LLMs like GPT (Generative Pre-trained Transformer) are trained on vast amounts of text data for predicting the next token in a sequence, making them highly effective at understanding language context and nuances. In whimsy, an LLM is used as a probabilistic model to predict the likelihood of subsequent tokens in the text. This predictive capability is crucial for efficient compression as it allows whimsy to assign shorter codes to more probable tokens, thus reducing the overall size of the encoded data.
Arithmetic coding is a form of entropy encoding used in lossless data compression. Unlike traditional binary encoding, which assigns fixed-length bits to input characters, arithmetic coding encodes the entire message into a single number, a fraction n, where 0.0 ≤ n < 1.0. The efficiency of arithmetic coding comes from its ability to use fractional bits to encode symbols according to their probabilities:
- Probabilistic Model: The probabilities used in arithmetic coding must be as accurate as possible to achieve optimal compression. This is where the LLM comes in, providing a probability distribution for each token based on its context in the text.
- Encoding Process: The encoder works by narrowing down an interval based on the probabilities of each token appearing next in the sequence. This interval is continually refined as each token is processed.
- Decoding Process: To decode, the process is reversed. Starting with the encoded number, the decoder uses the same probabilistic model to determine which token corresponds to the current interval.
The integration of an LLM with arithmetic coding in whimsy allows for the dynamic adjustment of the probability model as each token is read:
- Dynamic Probability Adjustment: As the LLM reads each token, it adjusts the probability model based on what it has processed, thus continually refining the compression efficiency based on the actual data.
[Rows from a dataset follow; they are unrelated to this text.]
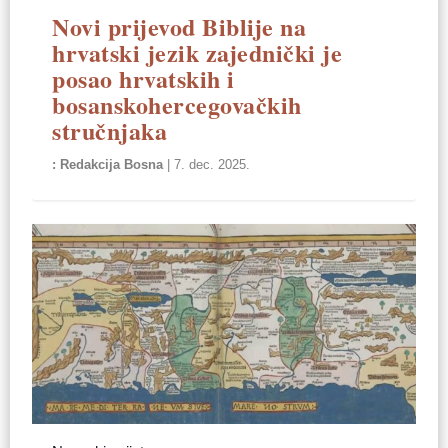
Novi prijevod Biblije na
hrvatski jezik zajednički je
posao hrvatskih i
bosanskohercegovačkih
stručnjaka
Redakcija Bosna
|
7. dec. 2025.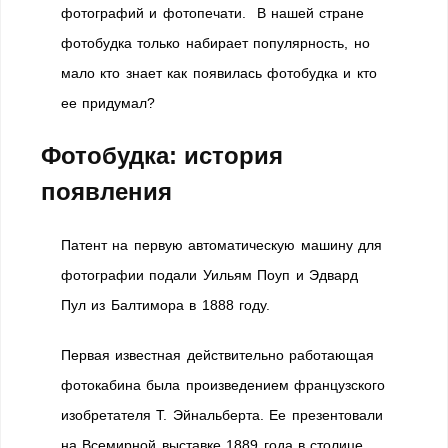
фотографий и фотопечати. В нашей стране
фотобудка только набирает популярность, но
мало кто знает как появилась фотобудка и кто
ее придумал?
Фотобудка: история
появления
Патент на первую автоматическую машину для
фотографии подали Уильям Поуп и Эдвард
Пул из Балтимора в 1888 году.
Первая известная действительно работающая
фотокабина была произведением французского
изобретателя Т. Эйнальберта. Ее презентовали
на Всемирной выставке 1889 года в столице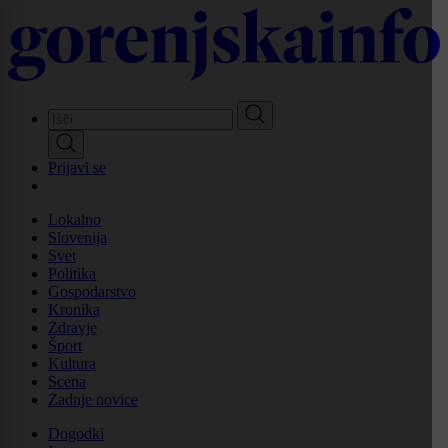
Skip
to
main
content
Prijavi se
Lokalno
Slovenija
Svet
Politika
Gospodarstvo
Kronika
Zdravje
Šport
Kultura
Scena
Zadnje novice
Dogodki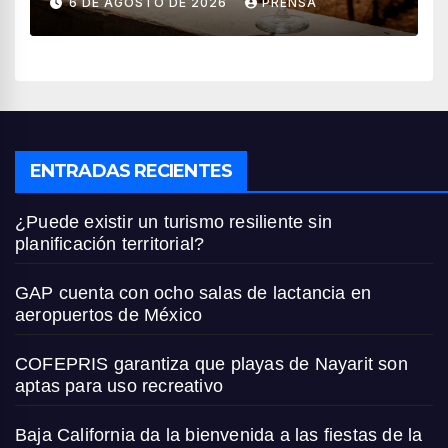
6 DE AGOSTO DE 2026
PRENSA
ENTRADAS RECIENTES
¿Puede existir un turismo resiliente sin
planificación territorial?
GAP cuenta con ocho salas de lactancia en
aeropuertos de México
COFEPRIS garantiza que playas de Nayarit son
aptas para uso recreativo
Baja California da la bienvenida a las fiestas de la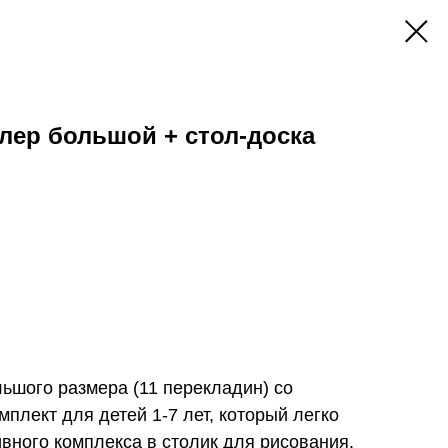
лер большой + стол-доска
ставкой
ьшого размера (11 перекладин) со
мплект для детей 1-7 лет, который легко
вного комплекса в столик для рисования.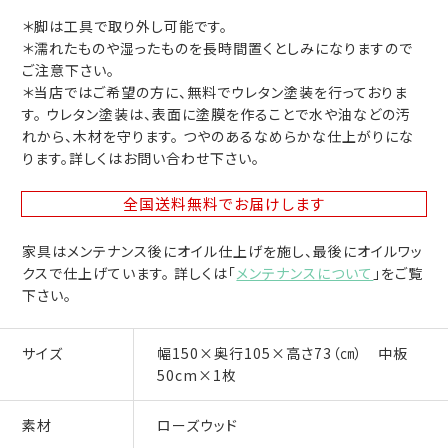
＊脚は工具で取り外し可能です。
＊濡れたものや湿ったものを長時間置くとしみになりますので
ご注意下さい。
＊当店ではご希望の方に、無料でウレタン塗装を行っておりま
す。 ウレタン塗装は、表面に塗膜を作ることで水や油などの汚
れから、木材を守ります。 つやのあるなめらかな仕上がりにな
ります。詳しくはお問い合わせ下さい。
全国送料無料
でお届けします
家具はメンテナンス後にオイル仕上げを施し、最後にオイルワッ
クスで仕上げています。 詳しくは「
メンテナンスについて
」をご覧
下さい。
サイズ
幅150×奥行105×高さ73（㎝） 中板
50cm×1枚
素材
ローズウッド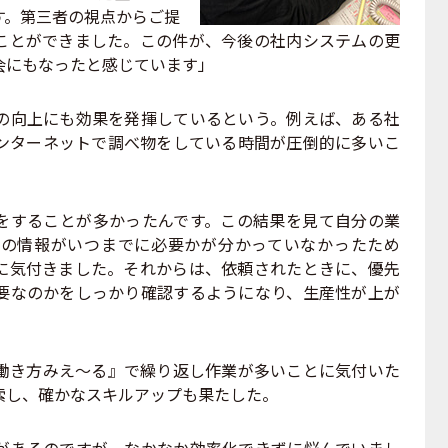
す。第三者の視点からご提
ことができました。この件が、今後の社内システムの更
会にもなったと感じています」
向上にも効果を発揮しているという。例えば、ある社
ンターネットで調べ物をしている時間が圧倒的に多いこ
することが多かったんです。この結果を見て自分の業
の情報がいつまでに必要かが分かっていなかったため
に気付きました。それからは、依頼されたときに、優先
要なのかをしっかり確認するようになり、生産性が上が
き方みえ～る』で繰り返し作業が多いことに気付いた
索し、確かなスキルアップも果たした。
あるのですが、なかなか効率化できずに悩んでいまし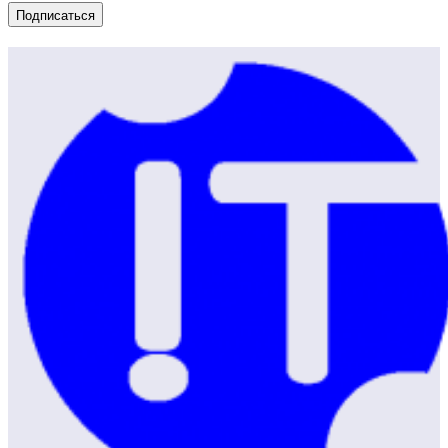
Подписаться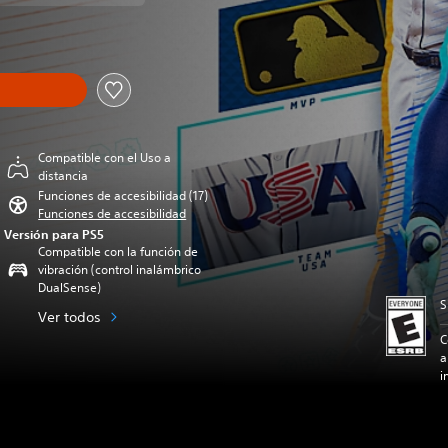
Compatible con el Uso a
distancia
Funciones de accesibilidad (17)
Funciones de accesibilidad
Versión para PS5
Compatible con la función de
vibración (control inalámbrico
DualSense)
S
Ver todos
C
a
i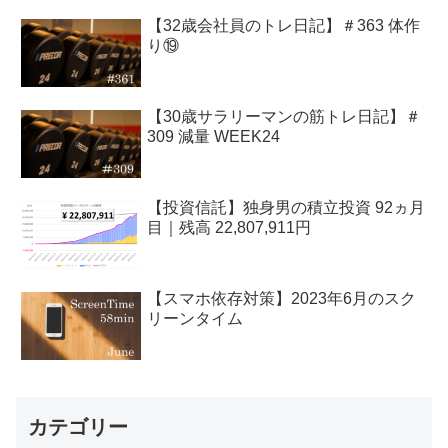
【32歳会社員のトレ日記】＃363 体作
り⑲
【30歳サラリーマンの筋トレ日記】＃
309 減量 WEEK24
【投資信託】独身男の積立投資 92ヵ月
目｜残高 22,807,911円
【スマホ依存対策】2023年6月のスク
リーンタイム
カテゴリー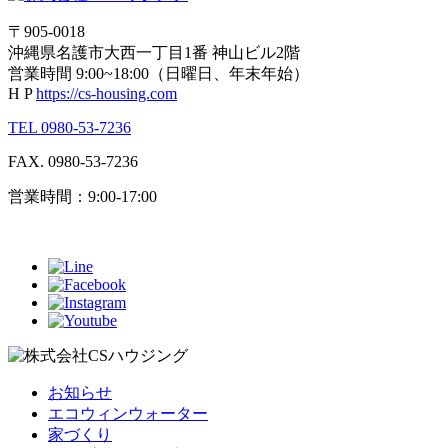
〒905-0018
沖縄県名護市大西一丁目1番 神山ビル2階
営業時間 9:00~18:00（日曜日、年末年始）
H P
https://cs-housing.com
TEL 0980-53-7236
FAX. 0980-53-7236
営業時間：9:00-17:00
お知らせ
エコウィンウォーター
家づくり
- Context Sensitivity: The context window of the LLM plays a significant role. It determines how much of the previous text the model can consider when predicting the next token, which directly impacts the effectiveness of the compression.
whimsy’s compression mechanism is built around the integration of Large Language Models (LLMs) with arithmetic coding, specifically tailored for handling natural language text. Here’s a deeper theoretical insight into the process:
- Tokenization and Model Initialization:
- Tokenization: The input text is first tokenized. This involves converting the string of text into a sequence of tokens, which are smaller, manageable units (like words or subwords) that the LLM can process.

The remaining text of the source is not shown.